A strength of our study is that a large number of tests were performed and a single laboratory conducted the serologic testing. In addition, it is not uncommon in our practice to simultaneously perform EIA, ID, and CF, providing other serologic results to assist with test interpretation. A previous study showed that all 3 methods were necessary for the best interpretation because the methods performed differently with different patient populations (3
). Such ordering practices may not exist elsewhere on a routine basis. This study's origination from a tertiary referral center and retrospective design may also affect the generalizability of the results.
Although EIA is a sensitive and useful serologic test in early illness, the result of IgM-only EIA reactivity confers a diagnostic conundrum that may only be partially offset with culture, pathology, and repeated serology. The questions that remain present us with the ongoing need to better identify coccidioidal illness, especially early in the course of illness. A number of laboratories are evaluating novel assays to detect fungal antigens (rather than relying on a serologic result), and we welcome the opportunity to test such assays in the clinical arena. Until that time, we continue to study and better understand the tools that are currently available for clinical use.

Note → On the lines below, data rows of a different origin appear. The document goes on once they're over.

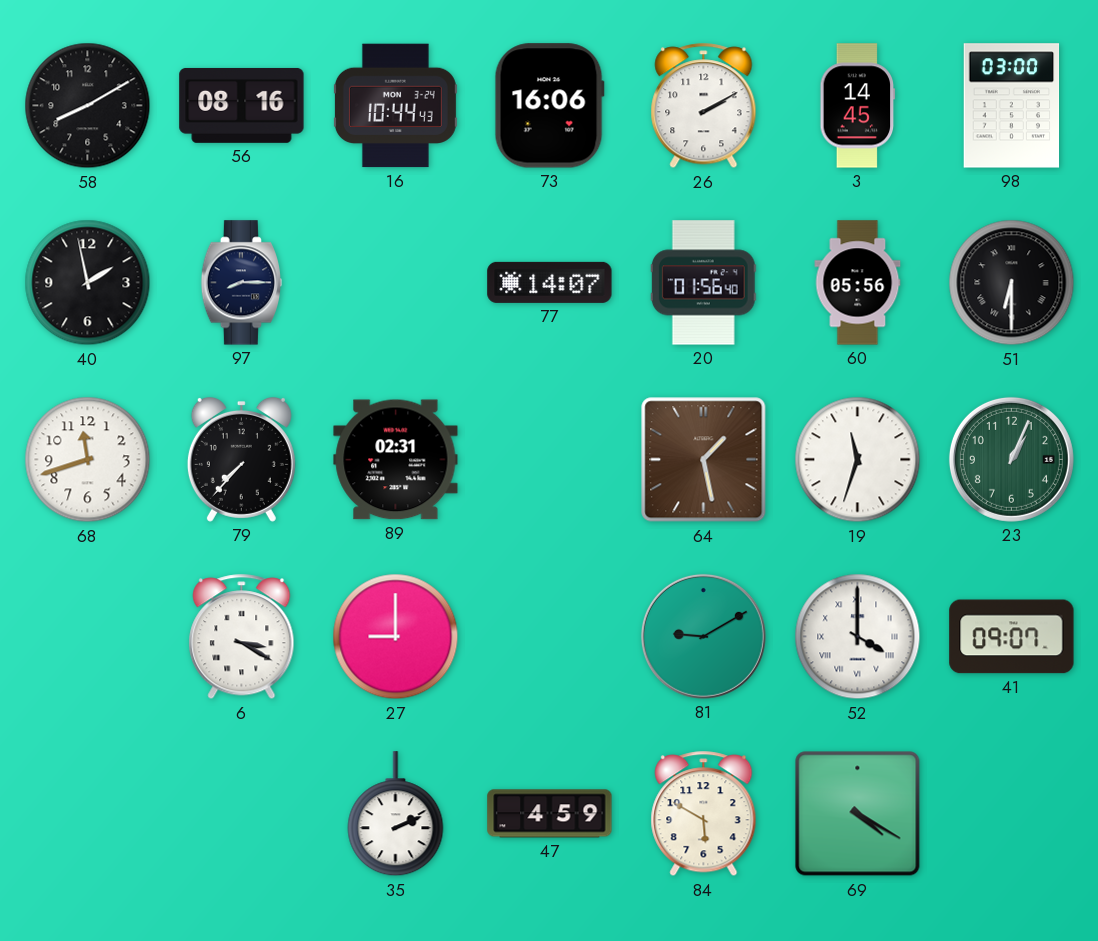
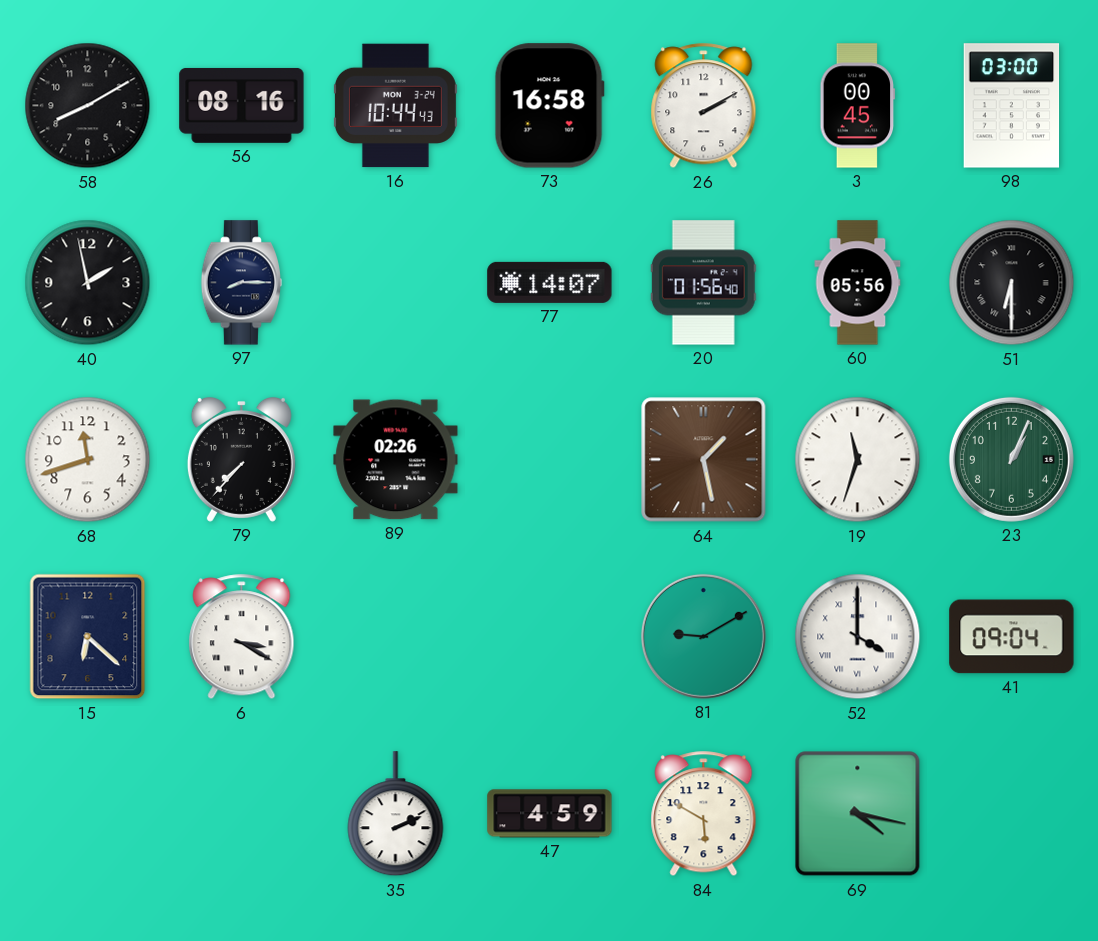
73: 16:06 -> 16:58
3: 14:45 -> 00:45
89: 02:31 -> 02:26
15: none -> 6:22
27: 9:00 -> none
41: 09:07 -> 09:04
69: 4:20 -> 4:17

In summary, the majority of patients in our study with isolated EIA IgM reactivity had coccidioidomycosis confirmable by other testing. Screening asymptomatic persons appeared to increase the rate of unconfirmable results but had a role in identifying active coccidioidal infections that required treatment during immunosuppression. Interestingly, seroconversion from IgM-only EIA reactivity was similar between the symptomatic and screening populations. Serial reassessment of coccidioidal serology may clarify a result of EIA IgM+/IgG− over time. Health care practitioners are advised to understand the advantages and disadvantages of the serologic methods used by their laboratory. We encourage future studies to identify and refine assays and methods that improve the ability to identify coccidioidomycosis in both symptomatic and asymptomatic patients.